### Description of the task
Reproduce, exactly as they appear, the line containing "Nike Men's Legend" and every line after it, ending with the last line of the records.

━━ Extracted material ━━

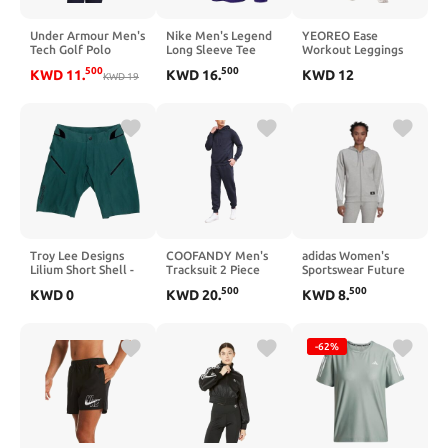
Under Armour Men's
Nike Men's Legend
YEOREO Ease
Tech Golf Polo
Long Sleeve Tee
Workout Leggings
(LARGE, Team
Womens No Front
500
500
KWD
11
.
KWD
16
.
KWD
12
KWD
19
Gold/Cool Gray)
Seam Straight
Leggings 29"/ 31.5"/
33"/ 35" High Waist
Buttery Eddiy Yoga
Pants
Troy Lee Designs
COOFANDY Men's
adidas Women's
Lilium Short Shell -
Tracksuit 2 Piece
Sportswear Future
Women's Floral
Waffle Hoodie
Icon 3-Stripes
500
500
KWD
0
KWD
20
.
KWD
8
.
Black, XL
Sweatsuits Sets
Hooded Tracktop
Athletic Jogging
Suits with Pocket
-62%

━━━

### Exercise response
Nike Men's Legend
YEOREO Ease
Tech Golf Polo
Long Sleeve Tee
Workout Leggings
(LARGE, Team
Womens No Front
500
500
KWD
11
.
KWD
16
.
KWD
12
KWD
19
Gold/Cool Gray)
Seam Straight
Leggings 29"/ 31.5"/
33"/ 35" High Waist
Buttery Eddiy Yoga
Pants
Troy Lee Designs
COOFANDY Men's
adidas Women's
Lilium Short Shell -
Tracksuit 2 Piece
Sportswear Future
Women's Floral
Waffle Hoodie
Icon 3-Stripes
500
500
KWD
0
KWD
20
.
KWD
8
.
Black, XL
Sweatsuits Sets
Hooded Tracktop
Athletic Jogging
Suits with Pocket
-62%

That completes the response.